And then I return to my world beyond the woods, to my boy—my man—with the bread; we prepare dinner together and then eat at the table. If I'm not too tired, sometimes we'll take a walk afterwards. Otherwise, we'll curl up by the fire. He'll paint, I'll read or write, or pretend to read or write as I carefully watch the strokes of his hand as they dance over the canvas.

And then some nights, we don't do anything, and above all, these evenings are my favorites. Sometimes we'll shower off together, and he'll shampoo my hair—which is growing far too long, but he begs me not to cut it—and then after, he'll tuck me into one of his old t-shirts that smells faintly of cinnamon and honey and nutmeg and everything Peeta is. We'll snake under the covers where he'll tell me about his day, and I'll listen. He never runs out of things to say, and I never tire of hearing the way his voice curls so musically around each word he speaks.

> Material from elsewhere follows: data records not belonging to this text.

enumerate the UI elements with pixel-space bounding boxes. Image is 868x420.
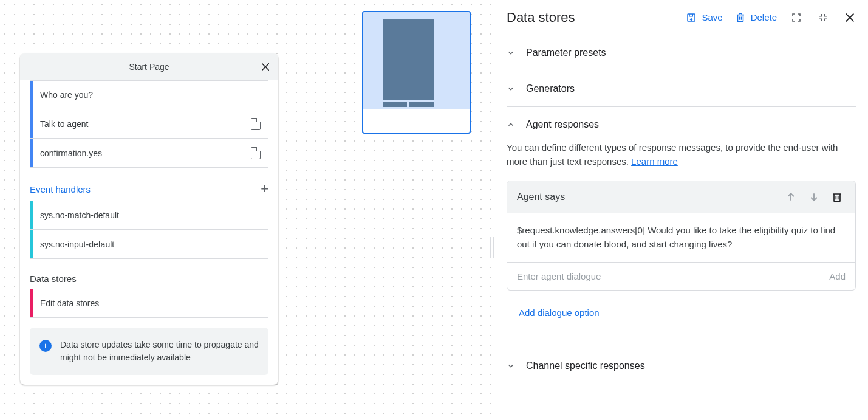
section-header-parameter-presets[interactable]: Parameter presets (507, 47, 856, 58)
section-generators: Generators (507, 71, 856, 107)
save-label: Save (702, 12, 722, 22)
event-label: sys.no-match-default (40, 210, 261, 220)
agent-dialogue-input-row: Add (507, 263, 855, 290)
minimap[interactable] (362, 11, 471, 134)
info-icon: i (39, 340, 52, 352)
section-label: Parameter presets (526, 47, 606, 58)
move-down-icon[interactable] (805, 191, 822, 203)
event-handler-row[interactable]: sys.no-input-default (30, 230, 268, 259)
chevron-down-icon (507, 84, 518, 93)
minimap-node (383, 102, 407, 107)
minimap-node (409, 102, 434, 107)
intent-label: confirmation.yes (40, 148, 251, 158)
section-label: Agent responses (526, 119, 599, 130)
intent-label: Who are you? (40, 90, 261, 100)
intent-label: Talk to agent (40, 119, 251, 129)
intent-row[interactable]: confirmation.yes (30, 139, 268, 168)
learn-more-link[interactable]: Learn more (631, 156, 678, 167)
fullscreen-icon[interactable] (789, 10, 804, 25)
section-header-generators[interactable]: Generators (507, 83, 856, 94)
event-stripe (30, 230, 33, 258)
event-handlers-title: Event handlers (30, 184, 91, 195)
event-handler-row[interactable]: sys.no-match-default (30, 201, 268, 230)
page-icon (251, 118, 261, 130)
section-header-agent-responses[interactable]: Agent responses (507, 119, 856, 130)
add-button[interactable]: Add (829, 271, 846, 281)
canvas[interactable]: Start Page Who are you? Talk to agent co… (0, 0, 494, 420)
save-icon (686, 12, 697, 23)
start-page-header: Start Page (20, 53, 278, 80)
delete-response-icon[interactable] (829, 191, 846, 203)
intent-stripe (30, 81, 33, 109)
close-icon[interactable] (260, 61, 271, 72)
intent-stripe (30, 139, 33, 167)
event-handlers-header: Event handlers + (30, 182, 268, 196)
chevron-up-icon (507, 120, 518, 129)
side-panel-title: Data stores (507, 10, 575, 26)
agent-says-title: Agent says (517, 191, 776, 202)
agent-says-header: Agent says (507, 181, 855, 213)
minimap-node (383, 19, 434, 100)
chevron-down-icon (507, 362, 518, 370)
side-panel-body: Parameter presets Generators Agent respo… (494, 35, 868, 420)
chevron-down-icon (507, 49, 518, 57)
close-panel-icon[interactable] (842, 10, 857, 25)
start-page-panel: Start Page Who are you? Talk to agent co… (20, 53, 278, 385)
edit-data-stores-label: Edit data stores (40, 298, 261, 308)
page-icon (251, 147, 261, 159)
delete-button[interactable]: Delete (735, 12, 777, 23)
data-stores-header: Data stores (30, 274, 268, 284)
move-up-icon[interactable] (782, 191, 799, 203)
agent-responses-desc: You can define different types of respon… (507, 141, 856, 168)
section-agent-responses: Agent responses You can define different… (507, 107, 856, 330)
section-parameter-presets: Parameter presets (507, 35, 856, 71)
info-card: i Data store updates take some time to p… (30, 328, 268, 375)
data-stores-title: Data stores (30, 274, 77, 284)
info-text: Data store updates take some time to pro… (60, 339, 259, 364)
trash-icon (735, 12, 746, 23)
intent-stripe (30, 109, 33, 138)
agent-says-text[interactable]: $request.knowledge.answers[0] Would you … (507, 213, 855, 263)
section-label: Channel specific responses (526, 360, 645, 371)
save-button[interactable]: Save (686, 12, 722, 23)
agent-says-card: Agent says $request.knowledge.answers[0]… (507, 181, 856, 291)
delete-label: Delete (751, 12, 777, 22)
intent-row[interactable]: Who are you? (30, 80, 268, 109)
event-stripe (30, 201, 33, 229)
intent-row[interactable]: Talk to agent (30, 109, 268, 139)
section-channel-specific: Channel specific responses (507, 348, 856, 384)
plus-icon[interactable]: + (261, 182, 268, 196)
section-label: Generators (526, 83, 575, 94)
start-page-title: Start Page (129, 62, 169, 72)
exit-fullscreen-icon[interactable] (816, 10, 830, 25)
agent-dialogue-input[interactable] (517, 271, 822, 281)
section-header-channel-specific[interactable]: Channel specific responses (507, 360, 856, 371)
event-label: sys.no-input-default (40, 239, 261, 249)
datastore-stripe (30, 289, 33, 317)
add-dialogue-option-button[interactable]: Add dialogue option (519, 308, 600, 318)
edit-data-stores-row[interactable]: Edit data stores (30, 289, 268, 318)
side-header: Data stores Save Delete (494, 0, 868, 35)
side-panel: Data stores Save Delete Parameter preset… (494, 0, 868, 420)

It's only when we're safe under the night's sheer blanket and snuggled in the dips of our bed that he talks of his baby. He's always hesitant when he begins, always so afraid that he'll scare me. He does scare me, of course, but I need him to continue. It's the only time of day in which I face my condition head-on. Until the twilight hours, we don't acknowledge the pregnancy beyond its symptoms, because that's what's most comfortable for me.

But it's not what's best. We both know this. So, with his fingers woven into mine, he tells all.

I wonder if he or she will look more like you or me.

It'll probably crawl into the woods the moment it pops out, you know. You spend so much time out there that it may confuse the forest for your womb.

I pray every day that this kid loves carbs and will know how to wield a piping bag.

I hope he or she can sing like you.

With each word, the child becomes a little less like a foreign parasite and a little more like an actual baby. Unfortunately, I'm still hopelessly terrified of children, but his gentle inquiries chip away at the ambiguity so that this reality is digestible, piece by piece.

But the romance of the idea seems to dissipate by morning as I'm hunched over the toilet bowl, shoving a different type of cracker or bread roll between my chapped lips to extinguish the nausea. My mind refocuses on the now, not the future. It's my modified version of survival mode, calibrated to placate the mental strain of pregnancy rather than starvation or thirst.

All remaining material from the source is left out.